Trapped Movie Review

TRAPPED
Hank Thompson was a prodigious baseball player in high school, but now he can’t play. Other than that, everything’s great. He’s dating a great girl, he’s a nighttime bartender at a seedy New York City bar, and his favorite team, predicted to be the underdog, is making an improbable comeback for the title. When his punk neighbor Russ asks him to look after his cat for a few days, Hank has no idea he’ll find himself caught in the middle of a motley crew of deadly gangsters. They’re all after Hank, and he doesn’t even know why. As he tries to escape their clutches, Hank must summon all his energy and stay alive long enough to figure it out.
Film Review
Darren Aronofsky has often been criticized for his inability to contain himself, to channel his cinema. Almost in response to these criticisms, his penultimate film, The Whale , featured a morbidly obese man whose body the camera struggled to capture in full view. Nothing of the sort in Caught Stealing : an entertainment that doesn’t reinvent the genre, but doesn’t hamper it either. The director abandons heavy biblical or literary references and departs from his tendency to follow obsessed or dependent characters. So much so that when the credits reveal the name “Darren Aronofsky,” one is left slightly surprised.Classic cinema experiences.
Austin Butler and Leather
Since bursting onto the Hollywood scene with his portrayal in Baz Luhrmann’s Elvis Presley biopic, the actor has maintained an unbreakable connection with this material.
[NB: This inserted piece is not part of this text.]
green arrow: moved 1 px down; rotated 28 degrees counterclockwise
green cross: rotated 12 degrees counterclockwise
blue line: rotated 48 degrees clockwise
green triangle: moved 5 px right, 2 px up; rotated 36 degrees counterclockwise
Whether it’s the King’s jacket, the biker jacket in Jeff Nichols’s The Bikeriders , or here, the very punk jacket he borrows from his friend Russ, these clothes shape the image of his personality and his roles. Smooth-faced and pleasing to the eye, the Californian has often played rough and tough characters. His role as Hank Thompson in The Trap doesn’t share the same intensity as other leading roles in Darren Aronofsky’s filmography, but he remains the lifeblood of the film.
Caught stealing
Manhattan bartender, baseball hopeful before an accident cut short his career, die-hard Giants fan, and alcoholic Hank joins his girlfriend Yvonne (Zoë Kravitz) after work. The two become embroiled in a dark tale of drugs, money, and cats when Hank’s neighbor Russ is forced to travel to London to return to his gravely ill father’s bedside. The two are brought together by force of circumstance in a plot that crosses paths between the Coen brothers’ Blood Simple , Martin Scorsese’s After Hours , and Guy Ritchie’s Snatch .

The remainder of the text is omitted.